(a) Let $R(t, \omega)$ denote the rotation matrix $$ R(t, \omega)=\left[\begin{array}{cc} \cos (\omega t) & -\sin (\omega t) \\ \sin (\omega t) & \cos (\omega t) \end{array}\right] . $$ Find a $2 \times 2$ matrix $G(\omega)$ such that $R(t, \omega)=e^{t G(\omega)}$.
(b) Set $A(t)=R(t, \omega) B[R(t, \omega)]^{-1}$ for $B \in \mathcal{B}$. Let $\dot{x}=A(t) x$ and define $y(t)=$ $[R(t, \omega)]^{-1} x(t)$. Show that $$ \dot{y}=[B-G(\omega)] y $$ and find the corresponding expressions for $y(t), x(t)$, for any given $x(0)$.
(c) For $$A(t)= \begin{pmatrix} -1-9(\cos(6t))^2+12\sin(6t)\cos(6t) & 12(\cos(6t))^2+9\sin(6t)\cos(6t)\\ -12(\sin(6t))^2+9\sin(6t)\cos(6t) & -1-9(\sin(6t))^2+12\sin(6t)\cos(6t)\\ \end{pmatrix}$$
, find $B, \omega$, and the eigenvalues of $B-G(\omega)$.
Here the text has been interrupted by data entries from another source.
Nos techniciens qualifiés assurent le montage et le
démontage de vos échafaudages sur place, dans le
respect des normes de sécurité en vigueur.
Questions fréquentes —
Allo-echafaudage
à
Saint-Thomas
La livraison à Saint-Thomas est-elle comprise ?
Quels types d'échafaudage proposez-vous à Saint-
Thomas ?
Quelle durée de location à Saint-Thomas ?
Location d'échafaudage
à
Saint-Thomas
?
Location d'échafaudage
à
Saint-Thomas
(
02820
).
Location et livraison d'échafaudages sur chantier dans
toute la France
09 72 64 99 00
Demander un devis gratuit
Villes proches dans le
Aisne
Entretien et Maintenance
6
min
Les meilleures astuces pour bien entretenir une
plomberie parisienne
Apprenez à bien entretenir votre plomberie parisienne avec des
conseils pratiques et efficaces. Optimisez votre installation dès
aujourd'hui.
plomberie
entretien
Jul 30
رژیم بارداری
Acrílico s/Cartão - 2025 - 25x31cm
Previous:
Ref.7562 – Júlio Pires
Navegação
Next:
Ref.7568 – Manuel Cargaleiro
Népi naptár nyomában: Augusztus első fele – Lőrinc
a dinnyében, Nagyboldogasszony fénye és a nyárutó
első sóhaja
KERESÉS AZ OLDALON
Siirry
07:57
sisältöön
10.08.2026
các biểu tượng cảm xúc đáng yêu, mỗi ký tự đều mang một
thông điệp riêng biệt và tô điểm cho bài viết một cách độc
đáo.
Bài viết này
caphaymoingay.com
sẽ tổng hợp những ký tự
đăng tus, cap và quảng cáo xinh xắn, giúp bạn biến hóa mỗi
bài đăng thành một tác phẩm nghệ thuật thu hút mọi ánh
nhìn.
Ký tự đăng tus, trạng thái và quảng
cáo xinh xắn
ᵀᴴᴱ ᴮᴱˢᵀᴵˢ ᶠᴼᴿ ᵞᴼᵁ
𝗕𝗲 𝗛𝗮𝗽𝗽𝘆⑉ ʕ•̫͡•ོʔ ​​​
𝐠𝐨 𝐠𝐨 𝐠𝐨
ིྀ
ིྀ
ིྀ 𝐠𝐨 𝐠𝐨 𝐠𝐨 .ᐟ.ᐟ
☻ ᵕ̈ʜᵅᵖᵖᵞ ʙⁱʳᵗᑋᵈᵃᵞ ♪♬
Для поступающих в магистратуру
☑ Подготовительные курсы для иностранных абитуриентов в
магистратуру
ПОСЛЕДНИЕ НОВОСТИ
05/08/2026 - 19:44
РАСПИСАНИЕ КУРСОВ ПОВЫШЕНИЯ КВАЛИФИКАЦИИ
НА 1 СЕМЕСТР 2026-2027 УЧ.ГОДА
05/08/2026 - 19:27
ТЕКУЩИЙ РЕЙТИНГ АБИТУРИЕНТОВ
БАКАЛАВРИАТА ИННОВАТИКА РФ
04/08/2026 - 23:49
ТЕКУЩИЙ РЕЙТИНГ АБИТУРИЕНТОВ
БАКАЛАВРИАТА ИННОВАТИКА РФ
(d) Based on the solution obtained in (b), to generate a $2 \times 2$ matrix $A(t)$ with negative real eigenvalues such that (1) holds, it suffices to find a $2 \times 2$ matrices $B$ and $G(\omega)$ such that there exists a nonzero vector $v$ and a $\lambda>0$ for which $[G-B(\omega)] v=\lambda v$. Prove that this requirement can be met if and only if $B \in \mathcal{B}$, where $\mathcal{B}$ is the collection of matrices having negative eigenvalues s.t $xBx>0$.
My try:
a) Proof. (a) Since $R(t, \omega)$ has two complex eigenvalues, the most efficient way I can thought of is to regard it as an element of Lie group $S O(2)$, and it suffices to find the generator $X$ for the corresponding lie algebra so(2), i.e. $$ \frac{d}{d \alpha} R(\alpha)=X R(\alpha) $$ Then we get $$ \left[\begin{array}{cc} -\sin \alpha & -\cos \alpha \\ \cos \alpha & -\sin \alpha \end{array}\right]=\left[\begin{array}{cc} 0 & -1 \\ 1 & 0 \end{array}\right]\left[\begin{array}{cc} \cos \alpha & -\sin \alpha \\ \sin \alpha & \cos \alpha \end{array}\right] $$ $X$ is a generator for the 1-dimensional lie algebra, so $$ G(\omega)=\omega \cdot\left[\begin{array}{cc} 0 & -1 \\ 1 & 0 \end{array}\right]=\left[\begin{array}{cc} 0 & -\omega \\ \omega & 0 \end{array}\right] $$ (b) We take the derivative for $x(t)=R(t, \omega) y(t)$, then $$ \begin{aligned} R^{\prime}(t, \omega) y(t)+R(t, \omega) \dot{y}(t) &=R(t, \omega) B y(t) \\ R(t, \omega) \dot{y}(t) &=\left[R(t, \omega) B-R^{\prime}(t, \omega)\right] y(t) \\ \dot{y}(t) &=\left[B-\left[R(t, \omega)^{-1}\right] R^{\prime}(t, \omega)\right] y(t) . \end{aligned} $$ It suffices to show $G(\omega)=\left[R(t, \omega)^{-1}\right] R^{\prime}(t, \omega)$ and notice that $$ \left[R(t, \omega)^{-1}\right] R^{\prime}(t, \omega)=e^{-t G(\omega)} \cdot\left(e^{t G(\omega)} \cdot G(\omega)\right)=G(\omega) . $$ Now we have
$$ \begin{aligned} &y(t)=\exp [B-G(\omega)] \cdot[R(t, \omega)]^{-1} x(0) \\ &x(t)=R(t, \omega) \exp [B-G(\omega)] \cdot[R(t, \omega)]^{-1} x(0) \end{aligned} $$
(c) For example (2), we know $\omega=6$ and $$ \begin{aligned} B=[R(t, 6)]^{-1} A(t) R(t, 6) &=\left[\begin{array}{cc} \cos (6 t) & \sin (6 t) \\ -\sin (6 t) & \cos (6 t) \end{array}\right] A(t)\left[\begin{array}{cc} \cos (6 t) & -\sin (6 t) \\ \sin (6 t) & \cos (6 t) \end{array}\right] \\ &=\left[\begin{array}{cc} \cos (6 t) & -\sin (6 t) \\ \sin (6 t) & \cos (6 t) \end{array}\right] \end{aligned} $$
Now I am stuck with mainly d) and partially c). Please help me if you can.